Looks like you scratched up the CPU pretty good. Fortunately, the chip still works... but I don't feel good about this method.

Must be the blood. Computers always work better when you bleed on them.


----------



## biffzinker (Sep 10, 2017)

hat said:


> Looks like you scratched up the CPU pretty good.


Better way to delid would be one of these from Rockit Cool. https://rockitcool.myshopify.com/

Saves you from this type of damage.


----------



## phanbuey (Sep 10, 2017)

yeah im going to order the one for skylake x when it comes available - right now only in germany.

Skylake X has all the little resistors and pieces on top so no way to do with a blade


----------



## Kissamies (Sep 10, 2017)

biffzinker said:


> Better way to delid would be one of these from Rockit Cool. https://rockitcool.myshopify.com/
> 
> Saves you from this type of damage.
> View attachment 91900 View attachment 91901


The joy of Intel using a thinner PCB on Skylake. 

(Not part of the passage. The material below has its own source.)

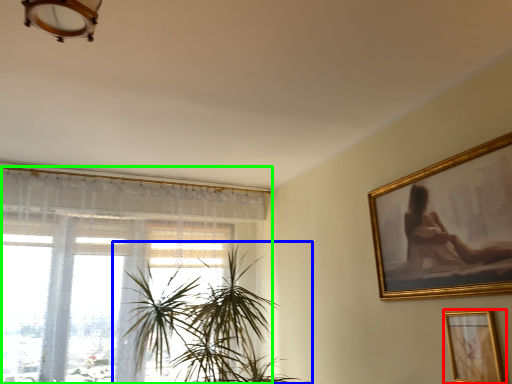 Question: Which object is the closest to the picture frame (highlighted by a red box)? Choose among these: houseplant (highlighted by a blue box) or window (highlighted by a green box).

Choices:
 (A) houseplant
 (B) window

Answer: (A)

Gonna delid my 7600K with a tool tomorrow since I borrow one from a buddy.


----------



## Ferrum Master (Sep 10, 2017)

Virgin blood. Should contain warning... some may faint.


----------



## GorbazTheDragon (Sep 11, 2017)

hat said:


> Looks like you scratched up the CPU pretty good. Fortunately, the chip still works... but I don't feel good about this method.


Here's a scratched PCB.




(full size)

I wasn't careful enough with bending the razor blade that I used away from the PCB and ended up digging a corner into those traces there. That said, I have done a hell of a lot of testing on this chip, and it's been running for 2 years at over 14 hrs a day. As long as you don't break or short any of the traces they are fine.



phanbuey said:


> Skylake X has all the little resistors and pieces on top so no way to do with a blade



I personally would still suggest using a blade regardless of the model, even if just to loosen the adhesive. I can assure you, you would rather be hitting some resistor with the razor than the side of the chip... Even if I've known people who have knocked a corner off the silicon without bricking the thing.


----------



## Kissamies (Sep 11, 2017)

Sorry for a little offtopic, but I just delidded my 7600K. Better results than I excpected, done with Dr. Delid which I borrowed from an internet buddy. At least there was no blood. 



Spoiler: before













Spoiler: after


----------



## Kissamies (Sep 11, 2017)

Haven't tried yet the full OC potential, just for comparison for un-delidded and delidded (for the temperatures etc.)


----------



## Mussels (Sep 11, 2017)

I made a hastily deleted comment about the irony of my CPU being faster than the 7600K without any evidence, when its more like "oh wait, has intel actually changed anything in the last 5 years?"

9700PRO's 7600K:






My 3570K






THIS IS WHY I HAVE UPGRADE ISSUES, INTEL


----------



## biffzinker (Sep 11, 2017)

Well IntelBurn is limited to AVX were as the 7600K has AVX2/FMA3, so maybe that's why both seem similar to you Mussels?

Edit: Hyperthreading helps out as well.


----------



## Mussels (Sep 11, 2017)

biffzinker said:


> Well IntelBurn is limited to AVX were as the 7600K has AVX2/FMA3, so maybe that's why both seem similar to you Mussels?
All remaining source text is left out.